However, there are positive signs on the horizon that are not related to commodities.
The International Monetary Fund boosted its bailout to Argentina in September, just a few months after MSCI had brought it back into the emerging markets index, potentially welcoming more investors.
Additionally, the big positive for the region is its demographics, which according to Mr Hovasse are “very, very good”.
“The fertility rate in the region is 2.1, which is just about perfect as it means women’s participation in the labour market is higher, education rates are better – this is coming together to make a demographic transition,” he explains. “Another thing investors like about the region, is that bosses maintain their companies in a way they would have them do so.
"They take on debt to increase their return on equity – in China, 60 per cent of all company capital is held in cash.”

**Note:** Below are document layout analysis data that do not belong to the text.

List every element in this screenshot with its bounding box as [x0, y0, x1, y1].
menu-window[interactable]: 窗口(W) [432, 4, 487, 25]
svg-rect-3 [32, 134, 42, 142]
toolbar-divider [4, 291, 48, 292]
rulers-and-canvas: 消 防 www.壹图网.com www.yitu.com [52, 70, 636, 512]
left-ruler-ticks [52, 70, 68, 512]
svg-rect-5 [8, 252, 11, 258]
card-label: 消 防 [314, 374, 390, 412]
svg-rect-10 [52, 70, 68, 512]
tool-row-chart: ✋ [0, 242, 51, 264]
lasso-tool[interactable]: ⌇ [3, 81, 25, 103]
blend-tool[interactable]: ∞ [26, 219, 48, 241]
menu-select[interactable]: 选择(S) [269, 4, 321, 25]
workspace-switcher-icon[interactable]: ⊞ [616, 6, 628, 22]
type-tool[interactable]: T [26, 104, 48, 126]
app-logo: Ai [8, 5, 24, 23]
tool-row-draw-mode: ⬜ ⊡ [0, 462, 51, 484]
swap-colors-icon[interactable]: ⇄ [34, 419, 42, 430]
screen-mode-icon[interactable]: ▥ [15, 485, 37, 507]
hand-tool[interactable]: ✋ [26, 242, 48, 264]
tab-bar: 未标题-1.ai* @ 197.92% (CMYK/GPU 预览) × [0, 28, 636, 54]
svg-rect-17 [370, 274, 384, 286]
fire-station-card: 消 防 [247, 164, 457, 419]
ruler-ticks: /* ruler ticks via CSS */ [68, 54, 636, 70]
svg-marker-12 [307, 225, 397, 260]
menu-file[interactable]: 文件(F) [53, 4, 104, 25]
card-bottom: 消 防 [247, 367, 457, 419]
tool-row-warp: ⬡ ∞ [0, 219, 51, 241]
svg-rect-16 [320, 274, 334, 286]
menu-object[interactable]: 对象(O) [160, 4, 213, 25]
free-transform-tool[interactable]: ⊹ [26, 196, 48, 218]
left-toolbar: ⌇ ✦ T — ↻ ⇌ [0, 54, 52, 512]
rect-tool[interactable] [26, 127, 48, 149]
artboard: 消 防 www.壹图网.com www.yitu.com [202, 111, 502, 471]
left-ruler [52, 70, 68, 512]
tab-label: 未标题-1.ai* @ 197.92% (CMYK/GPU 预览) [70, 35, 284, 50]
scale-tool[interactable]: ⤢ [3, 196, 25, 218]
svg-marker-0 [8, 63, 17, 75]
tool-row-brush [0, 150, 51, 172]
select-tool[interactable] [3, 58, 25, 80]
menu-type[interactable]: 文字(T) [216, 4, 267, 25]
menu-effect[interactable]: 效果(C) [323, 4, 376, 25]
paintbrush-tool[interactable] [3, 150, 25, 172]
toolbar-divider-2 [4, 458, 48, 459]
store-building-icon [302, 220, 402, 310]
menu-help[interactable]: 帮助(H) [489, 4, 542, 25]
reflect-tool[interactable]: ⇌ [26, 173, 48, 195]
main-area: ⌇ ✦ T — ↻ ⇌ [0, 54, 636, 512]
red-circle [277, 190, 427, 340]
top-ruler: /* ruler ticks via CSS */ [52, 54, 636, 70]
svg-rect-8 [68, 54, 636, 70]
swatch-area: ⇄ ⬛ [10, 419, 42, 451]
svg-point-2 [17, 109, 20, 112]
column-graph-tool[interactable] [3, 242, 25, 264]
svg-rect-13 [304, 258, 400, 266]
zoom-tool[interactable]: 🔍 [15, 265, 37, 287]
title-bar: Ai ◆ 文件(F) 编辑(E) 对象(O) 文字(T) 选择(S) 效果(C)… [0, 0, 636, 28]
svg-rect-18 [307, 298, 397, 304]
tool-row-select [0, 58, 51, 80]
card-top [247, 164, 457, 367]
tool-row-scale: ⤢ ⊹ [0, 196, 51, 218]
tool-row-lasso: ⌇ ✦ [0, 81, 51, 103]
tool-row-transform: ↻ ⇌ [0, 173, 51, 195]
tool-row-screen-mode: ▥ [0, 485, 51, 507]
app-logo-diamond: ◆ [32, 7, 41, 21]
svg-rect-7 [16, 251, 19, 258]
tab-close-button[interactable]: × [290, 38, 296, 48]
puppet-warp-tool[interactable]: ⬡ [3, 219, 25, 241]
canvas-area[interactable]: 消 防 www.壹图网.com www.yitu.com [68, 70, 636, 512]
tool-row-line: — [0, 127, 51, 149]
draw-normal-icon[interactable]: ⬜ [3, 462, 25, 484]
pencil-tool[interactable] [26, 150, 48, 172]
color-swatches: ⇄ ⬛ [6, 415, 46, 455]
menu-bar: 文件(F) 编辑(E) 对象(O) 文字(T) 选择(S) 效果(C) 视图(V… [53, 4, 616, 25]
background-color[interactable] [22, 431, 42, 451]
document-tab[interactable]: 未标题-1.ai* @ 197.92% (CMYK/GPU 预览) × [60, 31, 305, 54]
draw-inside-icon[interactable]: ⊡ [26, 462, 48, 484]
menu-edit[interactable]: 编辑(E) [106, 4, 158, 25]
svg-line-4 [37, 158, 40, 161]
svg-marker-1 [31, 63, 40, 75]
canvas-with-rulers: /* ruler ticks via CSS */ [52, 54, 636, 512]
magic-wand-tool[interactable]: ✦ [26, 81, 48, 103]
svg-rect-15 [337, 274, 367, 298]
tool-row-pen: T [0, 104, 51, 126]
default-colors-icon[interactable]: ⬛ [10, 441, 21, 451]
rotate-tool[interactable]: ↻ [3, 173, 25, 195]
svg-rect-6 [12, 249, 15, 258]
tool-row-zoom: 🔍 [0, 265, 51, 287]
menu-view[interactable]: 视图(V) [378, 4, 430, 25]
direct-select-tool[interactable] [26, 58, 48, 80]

International technology companies are beginning to look to the area, too, with Asian giants recently investing hundreds of millions of dollars into local start-ups.
But for Ms Gupta, the tech sector – along with the region’s commodities giants – are a touch too volatile for most investors.
“A positive for the region is that due to the very low valuations, its risk/return profile offers better value than others, especially with green shoots on the political horizon,” she says. “It is tough to lose out when starting from this low a base.”
In the long term, there is opportunity in the region, according to Mr Hovasse, but investors should avoid looking at the economic cycle as a guide as political movements and external factors can influence it.
“Emerging market investors are opportunistic so when momentum does start to pick up, it might be tricky to get in,” notes Ms Gupta.